Politica

Berlinguer, il leader santificato dalla sinistra

Veltroni gli ha dedicato un docufilm dove non c'è neanche mezza critica

Berlinguer, il leader santificato dalla sinistra

Enrico Berlinguer fa ancora litigare. Qualche settimana fa Casaleggio invitò la piazza a gridare il suo nome, strizzando l'occhio alla sinistra post comunista rimasta legata al mito del segretario che aveva posto all'attenzione di tutti la "questione morale". Per tutta risposta Renzi gridò in faccia ai grillini: "Sciacquatevi la bocca prima di pronunciare il nome di Berlinguer". Come a metterli in guardia dal non provarci nemmeno ad appropriarsi di quell'eredità. A trent'anni dalla morte il ricordo del leader del Pci continua a tenere banco nella politica italiana.

Walter Veltroni gli ha dedicato un film-documentario ("Quando c'era Berlinguer"), presentato a marzo e trasmesso da Sky. Un lavoro interessante e ben confezionato, ma esclusivamente agiografico. Perché nei suoi 117 minuti non c'è mai una critica, neanche velata, al pensiero e all'azione di Berlinguer. Comunque la si pensi, la domanda sorge spontanea: possibile che non abbia mai commesso un errore, una svista o una sbavatura? Certo che è possibile. Ma il lavoro di Veltroni va dritto al suo scopo, la santificazione (politica). Non c'è spazio all'analisi critica. C'è solo l'incenso, l'esaltazione. Solo un piccolissimo dettaglio sfugge all'autore. A un certo punto parla con enfasi di un'intervista, realizzata da Berlinguer con una speciale diretta tra Roma e Milano, e vengono esaltate le nuove tecnologie legate alla tv. Si sottolinea che il Pci così facendo intendeva archiviare l'antica ostilità nei confronti della tv a colori, rea di portare avanti un "peccaminoso" modello culturale consumistico, quanto mai "pericoloso" per il Paese. Negli anni Settanta i comunisti si affacciavano con forte ritardo alla modernità. Ma nel docufilm non si calca la mano, solo un timido accenno en passant.

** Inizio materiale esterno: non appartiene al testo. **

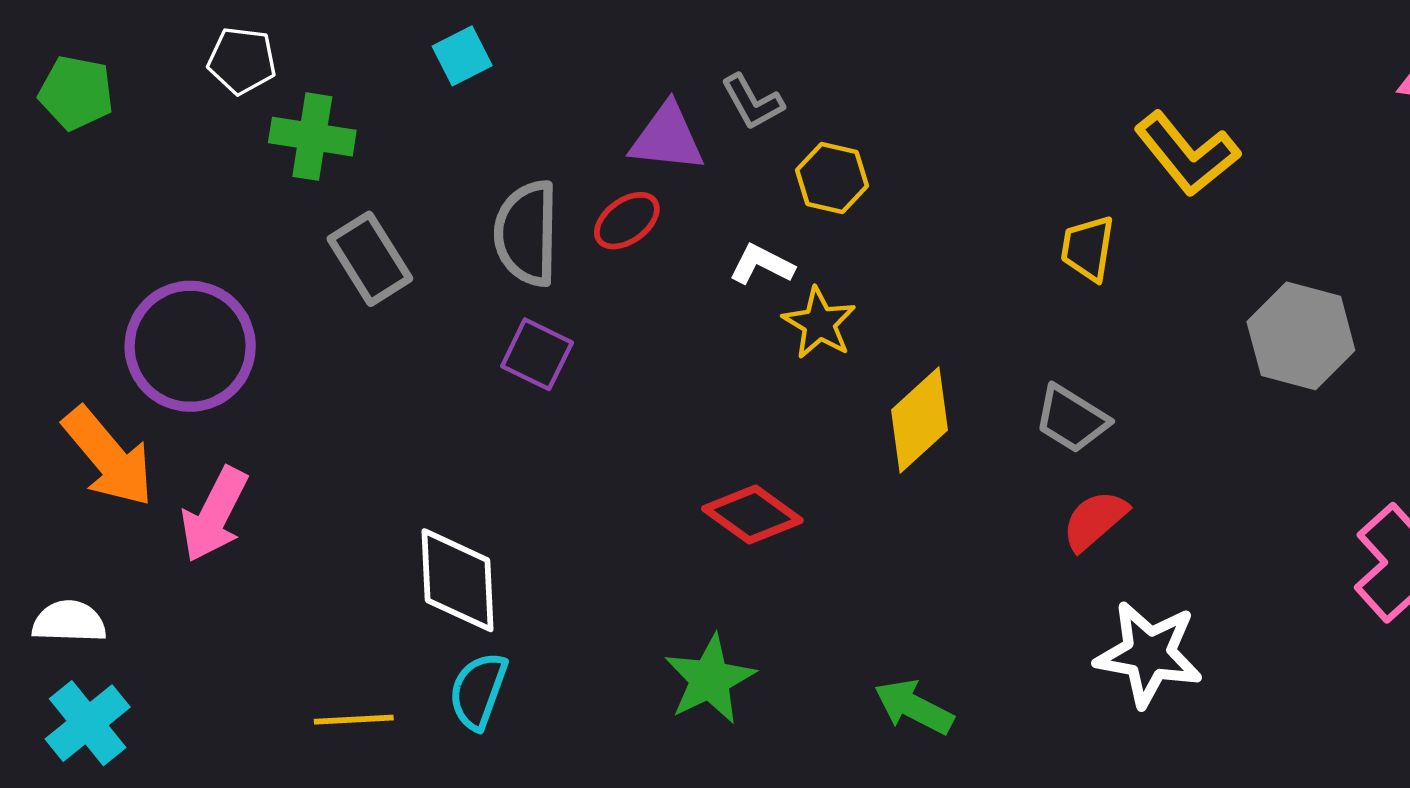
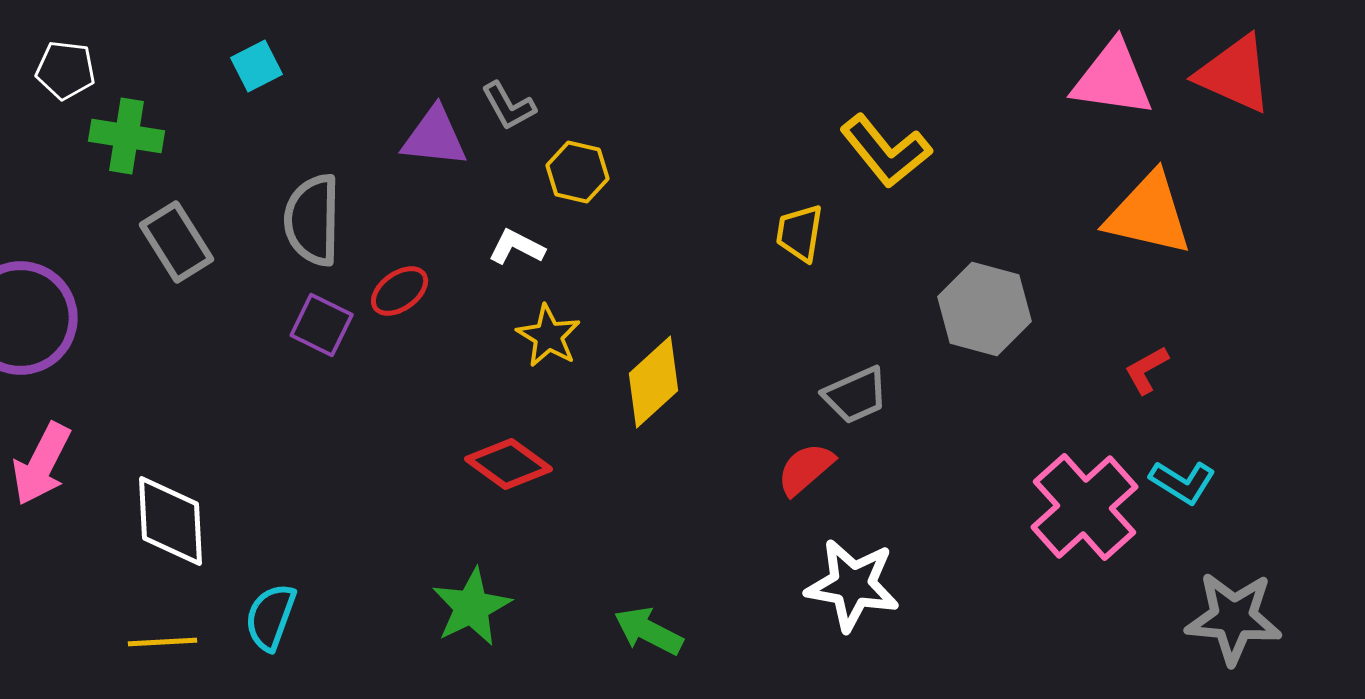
red ellipse: (627, 221) -> (400, 291), moved
yellow star: (819, 323) -> (549, 336), moved
gray trapezoid: (1072, 419) -> (856, 395), moved, turned -56
white diamond: (457, 580) -> (171, 521), moved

Sotto la guida del leader sardo i comunisti italiani raggiunsero il loro massimo storico risultato elettorale, ottenendo il 34,4% nelle Politiche del 1976 (la Dc arretrò al 38,7%). Niente in confronto al 40% preso da Renzi alle ultime Europee, ma il Muro di Berlino era ancora ben saldo e l'Unione sovietica viva e vegeta. Tre anni prima, dopo il golpe in Cile che aveva portato al potere il generale Pinochet, il leader del Pci aveva lanciato la sua proposta di "compromesso storico": l'alleanza tra la Dc e il Pci per governare insieme il Paese interrompendo, così, la conventio ad excludendum del secondo partito italiano dal governo. Un'emarginazione che non era nata a caso, ma in considerazione del fatto che il Pci, guardando l'esperienza sovietica come un modello a cui ispirarsi, non poteva essere una forza affidabile dal punto di vista democratico (il cosiddetto bipartitismo imperfetto).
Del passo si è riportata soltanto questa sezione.